He looked down at me. ‘This was your doing?’ 

I nodded. 

‘What did they say?’

‘Not much,’ I said. ‘I gagged them with their own smelly socks.’

My pa gave a crooked smile & shook his head. ‘Dang! You are a one. What happened?’

I said, ‘We were about five miles out of Friday’s Station and it was getting dark when they jumped out of the gloaming and told Dizzy to stop the stage. But Dizzy bullwhipped the one in the kepi and got the team moving again. We almost got away. Then the one in the slouch hat shot Dizzy. I took over the reins. We were going downhill when–’

‘Where was Ray all this time?’ 

‘He was inside the coach sleeping on the mailbags. He had drunk a lot of Tooth Elixir. But then he climbed out of the window and pulled poor Dizzy right off the driver’s box even though he might have still been alive.’

‘By Dizzy, d’ye mean the driver?’ asked my pa. 

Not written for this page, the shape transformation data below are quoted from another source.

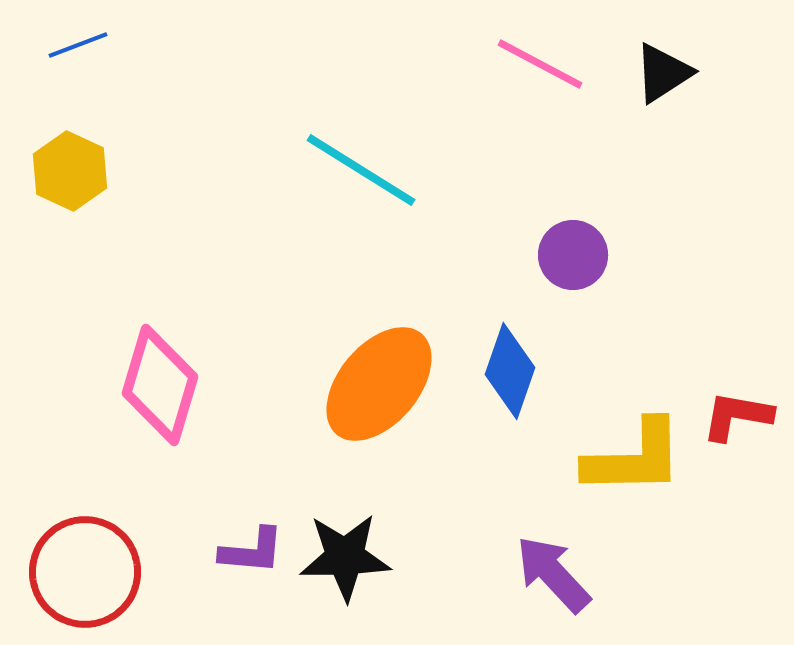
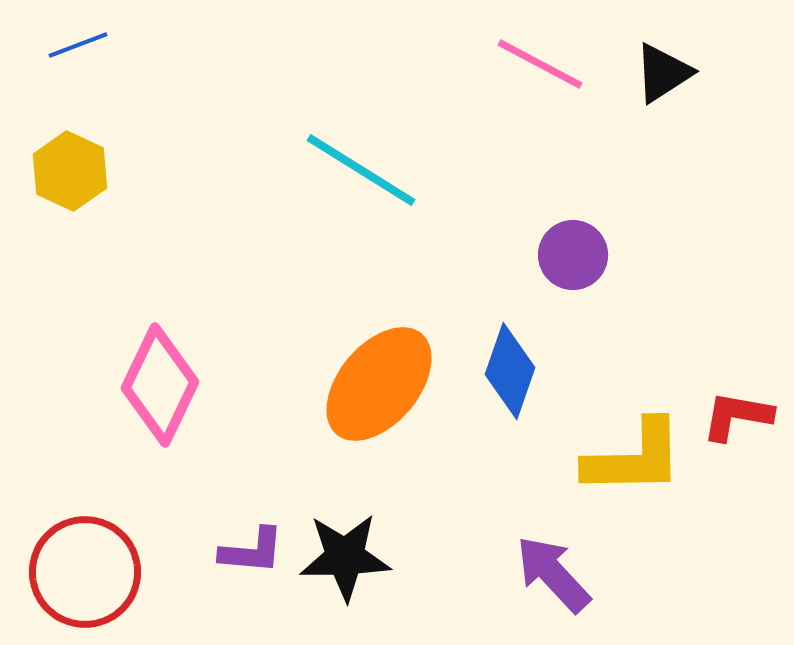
pink diamond: rotated 9 degrees clockwise
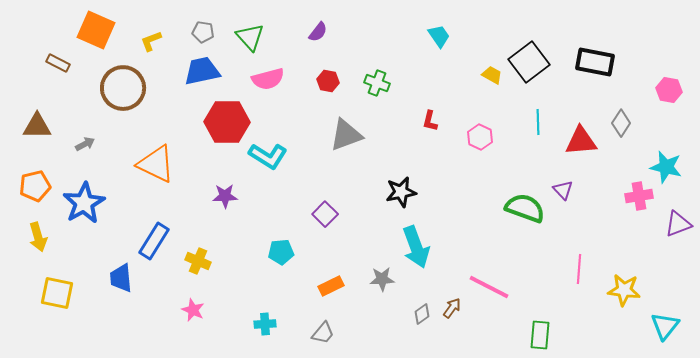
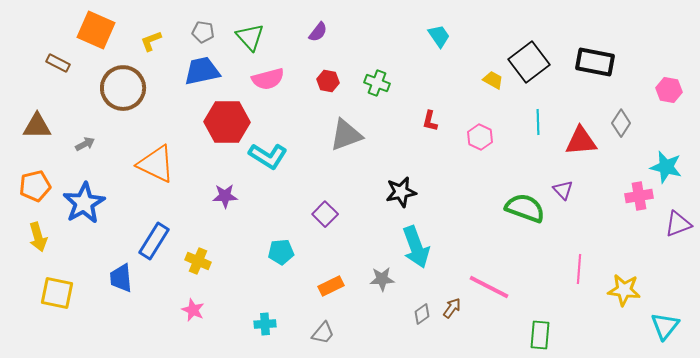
yellow trapezoid at (492, 75): moved 1 px right, 5 px down
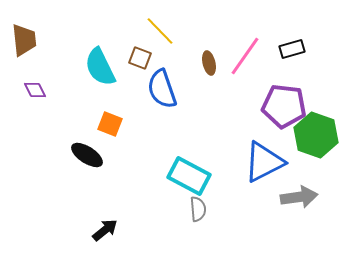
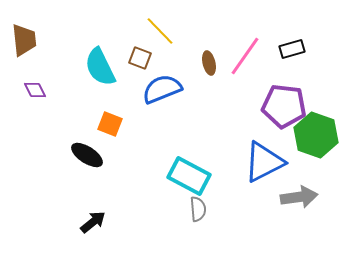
blue semicircle: rotated 87 degrees clockwise
black arrow: moved 12 px left, 8 px up
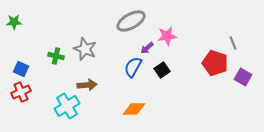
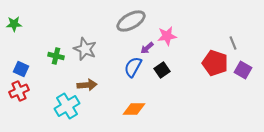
green star: moved 2 px down
purple square: moved 7 px up
red cross: moved 2 px left, 1 px up
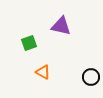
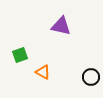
green square: moved 9 px left, 12 px down
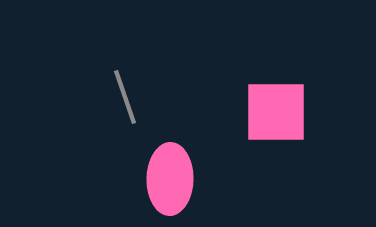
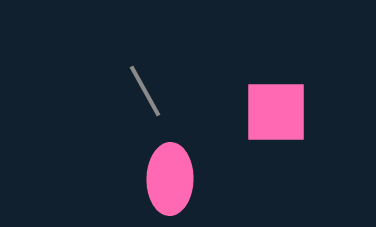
gray line: moved 20 px right, 6 px up; rotated 10 degrees counterclockwise
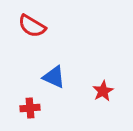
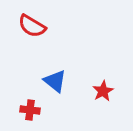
blue triangle: moved 1 px right, 4 px down; rotated 15 degrees clockwise
red cross: moved 2 px down; rotated 12 degrees clockwise
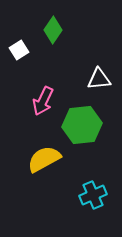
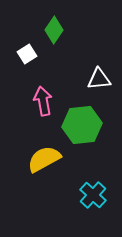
green diamond: moved 1 px right
white square: moved 8 px right, 4 px down
pink arrow: rotated 144 degrees clockwise
cyan cross: rotated 24 degrees counterclockwise
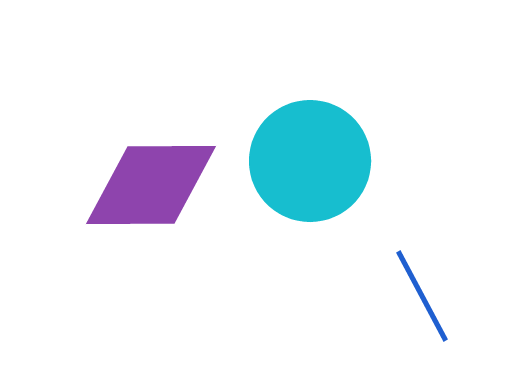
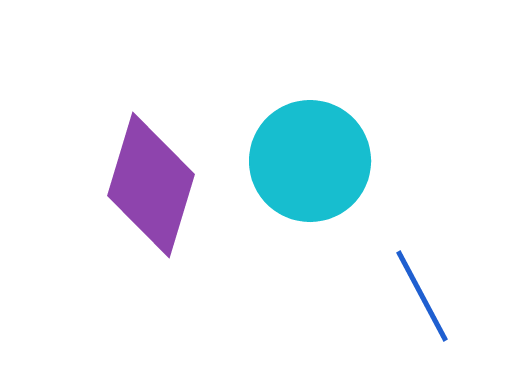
purple diamond: rotated 73 degrees counterclockwise
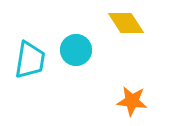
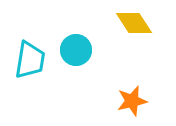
yellow diamond: moved 8 px right
orange star: rotated 20 degrees counterclockwise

‘Yes,’ I said, ‘Ray climbed up to the box even though we were still going a mile a minute. He told me to stop & surrender to the Reb Road Agents as we would never get away. I was all for driving the team on to Yank’s Station but he tried to wrassle the reins from my grip and then it happened, just like in my nightmare.  We went off the cliff and down into this gorge.’

‘That dam fool,’ said Pa. ‘Where is he?’ 

‘Dead, most likely.’ 

Pa shook his head. ‘It is a miracle ye’re still alive.’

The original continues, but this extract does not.